As they became more comfortable with their role as a mother it helped to stabilise their identities. All of the women described a sense of loss as they transitioned into motherhood.

 Claire, 21

“I feel like since I have had children I’ve lost who I am because now I am on the school run I am just known as Jake or Daniel’s mam. You don’t really have an identity anymore. If someone wants to be speak to you you’re just referred to as so and so’s mam.”

 They described how those around them consistently reduced them down to only their role as a mother, with this reduction contributing to this sense of loss.

 Lecturer Samantha explained: “It was not until they adjusted to their new role as a mother that they were able to begin to establish a balance between being a mother and being their own individual person.”

 Four key themes emerged from this research: emotional turmoil, reconstructing relationships, getting comfortable with baby and rediscovering the self.

 “Each of these themes linked to periods of identity change as the women negotiated points of instability on their journey to incorporate motherhood into their reality, “ explained Samantha.

 “The research showed that the transition into motherhood is a complex and multi-faceted process which requires extensive identity reformulation.”

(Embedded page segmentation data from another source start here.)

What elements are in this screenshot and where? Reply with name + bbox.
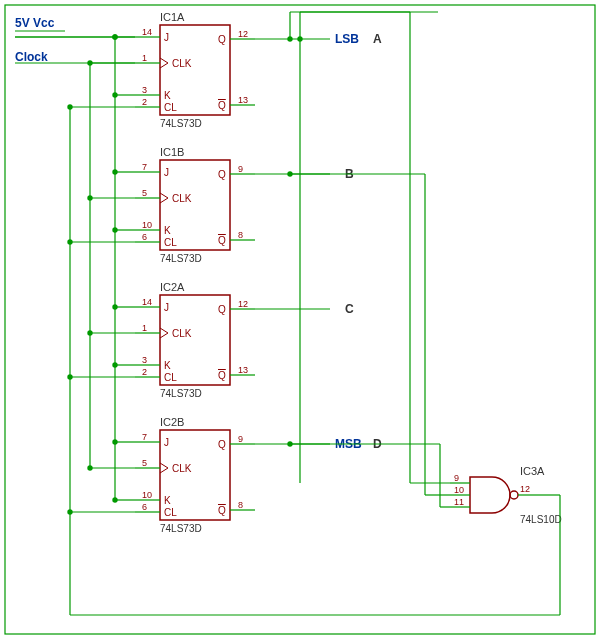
pin-num: 14	[142, 297, 152, 307]
nand-body	[470, 477, 510, 513]
pin-num: 7	[142, 432, 147, 442]
junction	[67, 104, 72, 109]
junction	[87, 330, 92, 335]
pin-lbl: CL	[164, 372, 177, 383]
pin-num: 5	[142, 188, 147, 198]
pin-num: 2	[142, 367, 147, 377]
ff-ref: IC2B	[160, 416, 184, 428]
pin-lbl: J	[164, 32, 169, 43]
out-letter: A	[373, 32, 382, 46]
pin-lbl: CL	[164, 237, 177, 248]
junction	[87, 465, 92, 470]
ff-part: 74LS73D	[160, 523, 202, 534]
pin-num: 10	[142, 220, 152, 230]
pin-num: 7	[142, 162, 147, 172]
pin-num: 8	[238, 230, 243, 240]
pin-lbl: CLK	[172, 193, 192, 204]
ff-part: 74LS73D	[160, 118, 202, 129]
pin-lbl: Q	[218, 304, 226, 315]
nand-bubble	[510, 491, 518, 499]
pin-lbl: J	[164, 302, 169, 313]
pin-num: 3	[142, 85, 147, 95]
pin-num: 6	[142, 502, 147, 512]
pin-lbl-qbar: Q	[218, 100, 226, 111]
nand-part: 74LS10D	[520, 514, 562, 525]
ff-ref: IC1A	[160, 11, 185, 23]
svg-text:11: 11	[454, 497, 464, 507]
pin-lbl-qbar: Q	[218, 370, 226, 381]
junction	[87, 60, 92, 65]
pin-lbl: CLK	[172, 463, 192, 474]
junction	[87, 195, 92, 200]
junction	[112, 362, 117, 367]
pin-lbl: CLK	[172, 58, 192, 69]
junction	[67, 374, 72, 379]
junction	[112, 497, 117, 502]
svg-text:12: 12	[520, 484, 530, 494]
ff-ref: IC2A	[160, 281, 185, 293]
junction	[112, 34, 117, 39]
pin-lbl: J	[164, 437, 169, 448]
pin-num: 13	[238, 95, 248, 105]
pin-num: 13	[238, 365, 248, 375]
pin-lbl: K	[164, 495, 171, 506]
pin-lbl: K	[164, 225, 171, 236]
junction	[112, 92, 117, 97]
out-tag: LSB	[335, 32, 359, 46]
junction	[112, 439, 117, 444]
ff-part: 74LS73D	[160, 253, 202, 264]
pin-lbl: CL	[164, 102, 177, 113]
junction	[112, 304, 117, 309]
clock-label: Clock	[15, 50, 48, 64]
pin-num: 5	[142, 458, 147, 468]
pin-lbl-qbar: Q	[218, 505, 226, 516]
schematic-canvas: IC1A74LS73D14J1CLK3K2CL12Q13QIC1B74LS73D…	[0, 0, 600, 639]
pin-lbl-qbar: Q	[218, 235, 226, 246]
pin-lbl: K	[164, 90, 171, 101]
junction	[112, 227, 117, 232]
pin-lbl: Q	[218, 439, 226, 450]
pin-num: 1	[142, 323, 147, 333]
vcc-label: 5V Vcc	[15, 16, 55, 30]
ff-part: 74LS73D	[160, 388, 202, 399]
pin-lbl: CL	[164, 507, 177, 518]
junction	[112, 169, 117, 174]
svg-text:10: 10	[454, 485, 464, 495]
pin-num: 6	[142, 232, 147, 242]
ff-ref: IC1B	[160, 146, 184, 158]
pin-lbl: K	[164, 360, 171, 371]
pin-num: 10	[142, 490, 152, 500]
pin-num: 12	[238, 299, 248, 309]
pin-num: 12	[238, 29, 248, 39]
pin-num: 1	[142, 53, 147, 63]
junction	[67, 239, 72, 244]
junction	[67, 509, 72, 514]
pin-lbl: Q	[218, 34, 226, 45]
pin-lbl: CLK	[172, 328, 192, 339]
out-letter: C	[345, 302, 354, 316]
pin-num: 8	[238, 500, 243, 510]
pin-num: 9	[238, 164, 243, 174]
pin-lbl: Q	[218, 169, 226, 180]
nand-ref: IC3A	[520, 465, 545, 477]
pin-num: 3	[142, 355, 147, 365]
pin-num: 9	[238, 434, 243, 444]
pin-num: 14	[142, 27, 152, 37]
svg-text:9: 9	[454, 473, 459, 483]
pin-lbl: J	[164, 167, 169, 178]
pin-num: 2	[142, 97, 147, 107]
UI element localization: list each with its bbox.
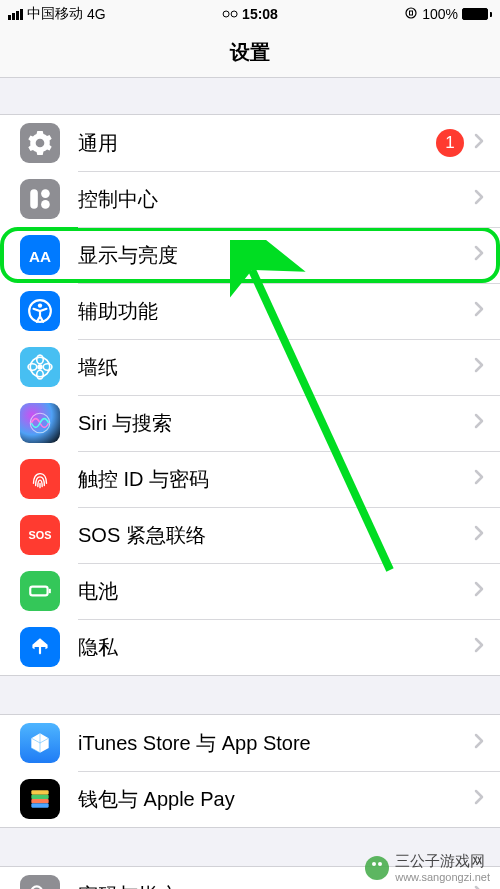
svg-rect-22 bbox=[31, 799, 48, 803]
svg-rect-19 bbox=[49, 589, 51, 593]
network-label: 4G bbox=[87, 6, 106, 22]
wallpaper-icon bbox=[20, 347, 60, 387]
rotation-lock-icon bbox=[404, 6, 418, 23]
row-label: 触控 ID 与密码 bbox=[78, 466, 474, 493]
privacy-icon bbox=[20, 627, 60, 667]
status-bar: 中国移动 4G 15:08 100% bbox=[0, 0, 500, 28]
status-center: 15:08 bbox=[222, 6, 278, 22]
svg-text:AA: AA bbox=[29, 248, 51, 265]
chevron-right-icon bbox=[474, 637, 484, 657]
svg-point-14 bbox=[28, 364, 37, 371]
chevron-right-icon bbox=[474, 189, 484, 209]
svg-rect-3 bbox=[410, 11, 413, 15]
chevron-right-icon bbox=[474, 357, 484, 377]
accessibility-icon bbox=[20, 291, 60, 331]
svg-rect-20 bbox=[31, 790, 48, 794]
chevron-right-icon bbox=[474, 525, 484, 545]
row-touchid[interactable]: 触控 ID 与密码 bbox=[0, 451, 500, 507]
battery-text: 100% bbox=[422, 6, 458, 22]
row-siri[interactable]: Siri 与搜索 bbox=[0, 395, 500, 451]
row-label: 通用 bbox=[78, 130, 436, 157]
svg-text:SOS: SOS bbox=[29, 529, 52, 541]
svg-rect-18 bbox=[30, 587, 47, 596]
watermark-url: www.sangongzi.net bbox=[395, 871, 490, 883]
row-accessibility[interactable]: 辅助功能 bbox=[0, 283, 500, 339]
row-label: 辅助功能 bbox=[78, 298, 474, 325]
row-label: iTunes Store 与 App Store bbox=[78, 730, 474, 757]
svg-point-1 bbox=[231, 11, 237, 17]
itunes-icon bbox=[20, 723, 60, 763]
svg-point-9 bbox=[38, 303, 42, 307]
control-center-icon bbox=[20, 179, 60, 219]
status-right: 100% bbox=[404, 6, 492, 23]
chevron-right-icon bbox=[474, 245, 484, 265]
sos-icon: SOS bbox=[20, 515, 60, 555]
row-label: 钱包与 Apple Pay bbox=[78, 786, 474, 813]
battery-icon bbox=[20, 571, 60, 611]
svg-rect-23 bbox=[31, 803, 48, 807]
chevron-right-icon bbox=[474, 733, 484, 753]
row-label: 控制中心 bbox=[78, 186, 474, 213]
row-label: Siri 与搜索 bbox=[78, 410, 474, 437]
row-label: 电池 bbox=[78, 578, 474, 605]
hotspot-icon bbox=[222, 6, 238, 22]
nav-bar: 设置 bbox=[0, 28, 500, 78]
battery-icon bbox=[462, 8, 492, 20]
page-title: 设置 bbox=[230, 39, 270, 66]
notification-badge: 1 bbox=[436, 129, 464, 157]
row-itunes[interactable]: iTunes Store 与 App Store bbox=[0, 715, 500, 771]
chevron-right-icon bbox=[474, 789, 484, 809]
svg-point-0 bbox=[223, 11, 229, 17]
row-general[interactable]: 通用1 bbox=[0, 115, 500, 171]
settings-group: 通用1 控制中心 AA显示与亮度 辅助功能 墙纸 Siri 与搜索 触控 ID … bbox=[0, 114, 500, 676]
svg-rect-21 bbox=[31, 795, 48, 799]
general-icon bbox=[20, 123, 60, 163]
svg-point-5 bbox=[41, 189, 50, 198]
siri-icon bbox=[20, 403, 60, 443]
row-display[interactable]: AA显示与亮度 bbox=[0, 227, 500, 283]
row-privacy[interactable]: 隐私 bbox=[0, 619, 500, 675]
watermark-logo-icon bbox=[365, 856, 389, 880]
svg-point-2 bbox=[406, 8, 416, 18]
wallet-icon bbox=[20, 779, 60, 819]
chevron-right-icon bbox=[474, 885, 484, 889]
touchid-icon bbox=[20, 459, 60, 499]
status-left: 中国移动 4G bbox=[8, 5, 106, 23]
row-wallpaper[interactable]: 墙纸 bbox=[0, 339, 500, 395]
row-label: 显示与亮度 bbox=[78, 242, 474, 269]
carrier-label: 中国移动 bbox=[27, 5, 83, 23]
display-icon: AA bbox=[20, 235, 60, 275]
chevron-right-icon bbox=[474, 133, 484, 153]
svg-point-15 bbox=[43, 364, 52, 371]
time-label: 15:08 bbox=[242, 6, 278, 22]
row-battery[interactable]: 电池 bbox=[0, 563, 500, 619]
svg-point-12 bbox=[37, 355, 44, 364]
svg-point-13 bbox=[37, 370, 44, 379]
svg-point-11 bbox=[37, 364, 42, 369]
settings-group: iTunes Store 与 App Store 钱包与 Apple Pay bbox=[0, 714, 500, 828]
chevron-right-icon bbox=[474, 581, 484, 601]
row-label: 墙纸 bbox=[78, 354, 474, 381]
row-sos[interactable]: SOSSOS 紧急联络 bbox=[0, 507, 500, 563]
svg-point-6 bbox=[41, 200, 50, 209]
row-control-center[interactable]: 控制中心 bbox=[0, 171, 500, 227]
watermark: 三公子游戏网 www.sangongzi.net bbox=[365, 852, 490, 883]
row-label: SOS 紧急联络 bbox=[78, 522, 474, 549]
chevron-right-icon bbox=[474, 469, 484, 489]
chevron-right-icon bbox=[474, 301, 484, 321]
signal-icon bbox=[8, 9, 23, 20]
row-label: 隐私 bbox=[78, 634, 474, 661]
watermark-text: 三公子游戏网 bbox=[395, 852, 490, 871]
row-wallet[interactable]: 钱包与 Apple Pay bbox=[0, 771, 500, 827]
svg-rect-4 bbox=[30, 189, 38, 209]
chevron-right-icon bbox=[474, 413, 484, 433]
accounts-icon bbox=[20, 875, 60, 889]
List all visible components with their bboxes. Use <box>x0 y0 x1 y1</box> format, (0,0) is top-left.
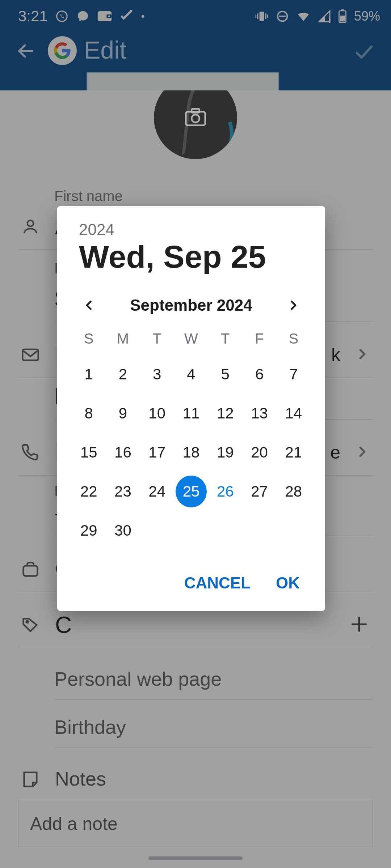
day-15[interactable]: 15 <box>73 437 104 468</box>
calendar-grid: 1234567891011121314151617181920212223242… <box>72 357 311 548</box>
camera-icon <box>184 108 207 127</box>
day-10[interactable]: 10 <box>142 397 173 429</box>
day-24[interactable]: 24 <box>142 476 173 507</box>
day-16[interactable]: 16 <box>107 437 138 468</box>
dialog-selected-date[interactable]: Wed, Sep 25 <box>79 240 311 273</box>
weekday-header: S M T W T F S <box>72 331 311 347</box>
weekday-sat: S <box>277 331 311 347</box>
day-5[interactable]: 5 <box>210 358 241 390</box>
day-20[interactable]: 20 <box>244 437 275 468</box>
dialog-year[interactable]: 2024 <box>79 221 311 239</box>
day-30[interactable]: 30 <box>107 515 138 546</box>
next-month-button[interactable] <box>283 295 303 315</box>
dialog-month-label[interactable]: September 2024 <box>130 296 252 314</box>
prev-month-button[interactable] <box>79 295 99 315</box>
day-9[interactable]: 9 <box>107 397 138 429</box>
day-17[interactable]: 17 <box>142 437 173 468</box>
weekday-fri: F <box>242 331 276 347</box>
day-19[interactable]: 19 <box>210 437 241 468</box>
day-27[interactable]: 27 <box>244 476 275 507</box>
ok-button[interactable]: OK <box>272 570 303 596</box>
day-1[interactable]: 1 <box>73 358 104 390</box>
day-6[interactable]: 6 <box>244 358 275 390</box>
svg-point-18 <box>192 115 199 122</box>
weekday-sun: S <box>72 331 106 347</box>
svg-rect-17 <box>186 112 205 125</box>
weekday-wed: W <box>174 331 208 347</box>
day-25[interactable]: 25 <box>176 476 207 507</box>
day-26[interactable]: 26 <box>210 476 241 507</box>
svg-rect-19 <box>192 109 199 113</box>
day-4[interactable]: 4 <box>176 358 207 390</box>
day-3[interactable]: 3 <box>142 358 173 390</box>
day-13[interactable]: 13 <box>244 397 275 429</box>
day-7[interactable]: 7 <box>278 358 309 390</box>
weekday-thu: T <box>208 331 242 347</box>
day-2[interactable]: 2 <box>107 358 138 390</box>
date-picker-dialog: 2024 Wed, Sep 25 September 2024 S M T W … <box>57 206 325 611</box>
cancel-button[interactable]: CANCEL <box>181 570 254 596</box>
day-23[interactable]: 23 <box>107 476 138 507</box>
day-8[interactable]: 8 <box>73 397 104 429</box>
weekday-tue: T <box>140 331 174 347</box>
weekday-mon: M <box>106 331 140 347</box>
day-22[interactable]: 22 <box>73 476 104 507</box>
day-11[interactable]: 11 <box>176 397 207 429</box>
day-28[interactable]: 28 <box>278 476 309 507</box>
day-12[interactable]: 12 <box>210 397 241 429</box>
day-14[interactable]: 14 <box>278 397 309 429</box>
day-18[interactable]: 18 <box>176 437 207 468</box>
day-21[interactable]: 21 <box>278 437 309 468</box>
day-29[interactable]: 29 <box>73 515 104 546</box>
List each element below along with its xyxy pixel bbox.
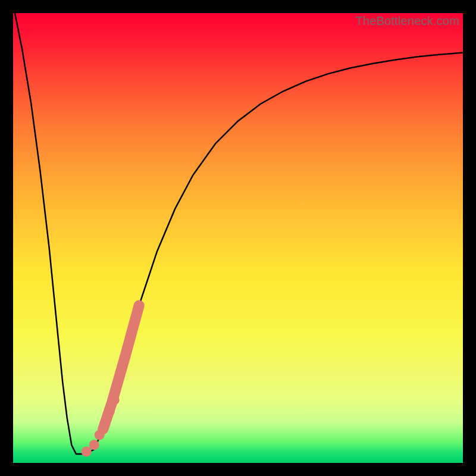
highlight-dot xyxy=(109,395,120,405)
highlight-dot xyxy=(89,440,99,450)
highlight-dot xyxy=(105,406,115,416)
highlight-dot xyxy=(101,418,111,428)
highlight-dot xyxy=(82,447,92,457)
plot-area: TheBottleneck.com xyxy=(13,13,463,463)
chart-frame: TheBottleneck.com xyxy=(0,0,476,476)
highlight-dot xyxy=(95,430,105,440)
bottleneck-curve xyxy=(13,13,463,454)
chart-svg xyxy=(13,13,463,463)
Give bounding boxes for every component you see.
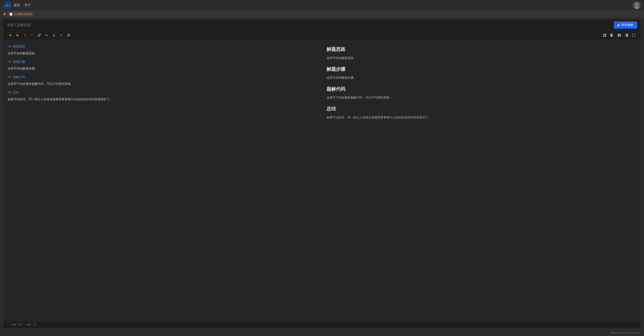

 To read the full study click here.

 Becoming mum: exploring the emergence and Formulation of a mother’s identity during the transition into motherhood is published in: Childbearing and the Changing Nature of Parenthood: The Contexts, Actors, and Experiences of Having Children. Emerald Publishing, Bingley, pp. 23-51. (In Press)

 

About Samantha Reveley

 Samantha Reveley is a Lecturer in Criminology, Criminology Admissions Tutor and Personal Tutor for Level 4 Criminology students. She is also a Fellow of the Higher Education Academy.

Samantha’s expertise centers on criminological and sociological theory, with her teaching being focused within these areas. She is currently completing her PhD which is funded by the ESRC and explores how young people reformulate their identity as they transition through the desistance process and cease offending. 

She is also the Scheme Coordinator for Northumbria Local Appropriate Adult Scheme which works to support vulnerable offenders in police custody.